E a Educação não escapará das transformações a serem promovidas por essa revolução, provavelmente mais disruptiva que as evoluções de tecnologia educacional anteriores. E serão transformações profundas, pois atingirão o conteúdo, a forma e os objetivos do ensino. Afinal, a vida pessoal e a profissional que o educando enfrentará na sua fase adulta serão amplamente influenciadas pelo uso massivo da Inteligência Artificial. No século 21, a escola deve melhor equilibrar a qualificação acadêmica e técnica com habilidades emocionais e comportamentais. O professor não mais deve ser um expositor de conteúdos, mas se transfigurar em mediador, mentor e motivador. É preciso flexibilizar o modelo tradicional de sala de aula, e metodologias ativas serão cada vez mais necessárias. 

Neste cenário desafiador, a maioria dos docentes se sente despreparada para uma boa mediação tecnológica, porém muito apreciaria receber capacitação na instituição de ensino, indica pesquisa. Evidentemente, transformar essa realidade das escolas demanda uma política consistente de curto, médio e longo prazo em uma intensa capacitação de professores e gestores – estes muitas vezes, ironicamente, vítimas da mesma falta de preparo digital agora incumbidos de solucionar.

De fato, pouco se fará sem o reforço na formação das pessoas que fazem a escola e a Educação, mesmo que haja uma boa disponibilidade na infraestrutura de hardware, software e conectividade. Durante o percurso escolar, fundamental é propiciar aos estudantes a fluência digital, uma das mais importantes e básicas competências do mundo contemporâneo. Atualmente, relegamos ao segundo plano a decoreba, a memorização, uma vez que tudo está ao alcance de um teclado. 

E agora, com a aplicação da Inteligência Artificial na Educação? Textos serão produzidos sobre qualquer tema em segundos, tendo por base todo o acervo da internet. Uma equação do 3º grau ou um determinante de 4ª ordem podem ser resolvidos em um piscar de olhos. O ChatGPT foi inscrito no exame da OAB, sendo aprovado na fase a que se submeteu.

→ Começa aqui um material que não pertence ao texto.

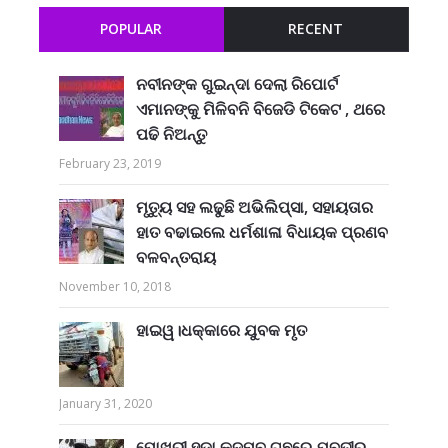
POPULAR
RECENT
ନବୀନଙ୍କ ଗୁଇନ୍ଦା ଦେଲା ରିପୋର୍ଟ
ଏମାନଙ୍କୁ ମିଳିବନି ବିଜେଡି ଟିକେଟ , ଥରେ
ପଢି ନିଅନ୍ତୁ
February 23, 2019
ମୃତ୍ୟୁ ସହ ଲଢୁଛି ଅଭିଲିପ୍ସା, ସହାୟତାର
ହାତ ବଢାଇଲେ ଧର୍ମଶାଳା ବିଧାୟକ ପ୍ରଣବ
ବଳବନ୍ତରାୟ
November 10, 2018
ହାଇୱ।ଧକ୍କାରେ ଯୁବକ ମୃତ
January 31, 2020
ପୋଖରୀ ହୁଡ଼ା କଦମ୍ବ ଗଛରେ ଯୁବତୀର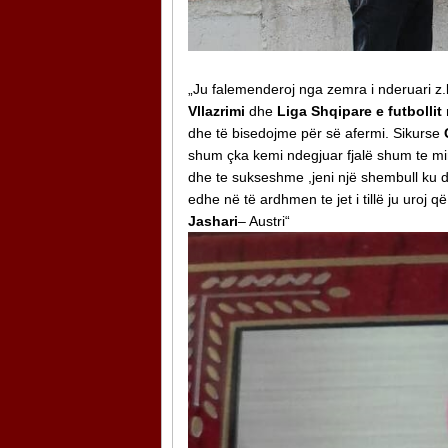
„Ju falemenderoj nga zemra i nderuari z.
Vllazrimi
dhe
Liga Shqipare e futbollit 
dhe të bisedojme për së afermi. Sikurse
shum çka kemi ndegjuar fjalë shum te mir
dhe te sukseshme ,jeni një shembull ku
edhe në të ardhmen te jet i tillë ju uroj 
Jashari
– Austri“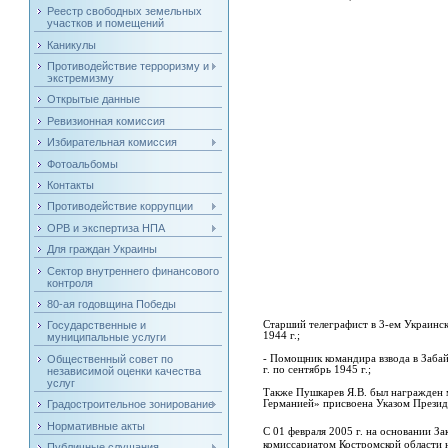
Реестр свободных земельных
участков и помещений
Каникулы
Противодействие терроризму и
экстремизму
Открытые данные
Ревизионная комиссия
Избирательная комиссия
Фотоальбомы
Контакты
Противодействие коррупции
ОРВ и экспертиза НПА
Для граждан Украины
Сектор внутреннего финансового
контроля
80-ая годовщина Победы
Старший телеграфист в 3-ем Украинск
Государственные и
1944 г.;
муниципальные услуги
Общественный совет по
- Помощник командира взвода в Забай
г. по сентябрь 1945 г.;
независимой оценки качества
услуг
Также Пушкарев Я.В. был награжден 
Градостроительное зонирование
Германией» присвоена Указом Презид
Нормативные акты
С 01 февраля 2005 г. на основании З
комиссариатом Костромской области н
Публичные слушания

E disso advém um grande desafio: nesse novo ecossistema, como desenvolver o raciocínio lógico, o esforço mental, o espírito crítico, a criatividade, o estímulo para uma boa preparação? Defrontar-se com uma tarefa mais complexa faz bem aos neurônios, desenvolve a autonomia intelectual e a autoconfiança para superar outros reptos e problemas. 

Por essas e outras razões, estimular o raciocínio e desenvolver o espírito crítico devem ser as principais incumbências dos pais e professores, em especial no ambiente escolar. Compreender e produzir bons textos e ser capaz de expô-los com clareza, síntese e lógica são importantes legados que a instituição de ensino deve oferecer aos nossos educandos. A neurociência está aí para provar que novas redes neurais se formam por meio de atividades que exijam raciocínio, abstração e análise mais profunda. É um desafio gigantesco, pois pode gerar mais acomodação aos estudantes, ainda mais pelos estudos recentes da Universidade de Harvard, segundo os quais a saúde mental e o bem-estar dos jovens de hoje estão piores do que há 20 anos. E eles enfrentarão não mais “apenas” a feroz concorrência entre humanos, mas também com as máquinas.